Nos décideurs, parce qu'ils ne peuvent pas voir, ou parce qu'ils se bouchent les yeux pour ne pas voir, sont, paraît-il, enclins aujourd'hui à cultiver la cécité par rapport à la réalité sociale du pays, sinon à négliger, quand ils conçoivent les projets et les plans nationaux, non seulement ce que personne ne connaît, mais encore bien des réalités que tout le monde connaît.

Toutes les projections politiques ou économiques actuelles de la réalité sociale que se font nos responsables sont comme caricaturales, prises à la légère, avec très peu de lucidité et sans aucune dose du sérieux à même de leur donner une quelconque teinte de validité. Or, il est hors de doute que tout désir d'action a besoin, en premier lieu, de la clarté de vision, de réalisme, de compétence et de pragmatisme.

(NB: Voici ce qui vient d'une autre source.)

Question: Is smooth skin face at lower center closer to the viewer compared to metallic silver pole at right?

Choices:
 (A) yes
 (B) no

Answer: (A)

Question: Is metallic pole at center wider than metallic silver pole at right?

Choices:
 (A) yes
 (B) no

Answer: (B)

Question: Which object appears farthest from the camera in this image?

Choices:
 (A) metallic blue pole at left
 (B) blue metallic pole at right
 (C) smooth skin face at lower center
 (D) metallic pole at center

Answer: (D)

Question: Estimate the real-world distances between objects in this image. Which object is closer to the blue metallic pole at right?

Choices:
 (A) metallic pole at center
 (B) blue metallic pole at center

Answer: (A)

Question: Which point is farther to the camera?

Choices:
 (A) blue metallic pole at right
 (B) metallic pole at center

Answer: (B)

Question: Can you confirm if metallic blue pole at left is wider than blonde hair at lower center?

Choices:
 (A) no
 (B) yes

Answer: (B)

L'élite n'a point pour rôle de baigner dans ce marécage «intelloctocide» de la rente, en échafaudant des rêves solitaires et dédaigneux des vœux de la masse et en dénigrant par un pessimisme simplificateur toute velléité ou initiative pour le changement, mais d'agir au quotidien. Autrement dit, agir d'abord en dialoguant, en communiquant et en parlant régulièrement avec ceux d'en bas. Ensuite, tisser un lien de connivence permanent avec eux pour apaiser toutes les tensions possibles. L'absence de dialogue équivaut forcément à la montée des colères, à la surenchère, à la démesure, à l'anarchie. Car, comme le dit bien un célèbre proverbe, «quand le seul outil connu est un marteau, toute solution est considérée comme un clou».

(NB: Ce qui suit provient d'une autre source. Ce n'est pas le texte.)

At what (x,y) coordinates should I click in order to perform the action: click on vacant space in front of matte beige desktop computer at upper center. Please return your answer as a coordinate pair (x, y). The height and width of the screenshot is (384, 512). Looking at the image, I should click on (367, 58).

Notre mal vient de là ! De notre entêtement à avoir raison, à ne pas tendre l'oreille à l'autre, à le mépriser. Mais pourquoi, pardi, on privilégie toujours l'usage de la force en Algérie pour la résolution des conflits sociaux ou politiques ? De quel droit dispose-t-on, par exemple, pour frapper un médecin sorti revendiquer pacifiquement ses droits ? Est-il logique de bastonner et d'humilier la crème de notre société et d'espérer en même temps que la situation du pays s'améliore ?

On dirait que notre déraison nous a fait accepter, au fil du temps, l'inacceptable ! Or, il nous est, à présent, primordial de nous armer d'une seule certitude : nous devons changer, nous élever un peu plus haut, au-dessus des passions et des polémiques du moment pour que nous puissions asseoir la nation sur des bases morales solides, avancer.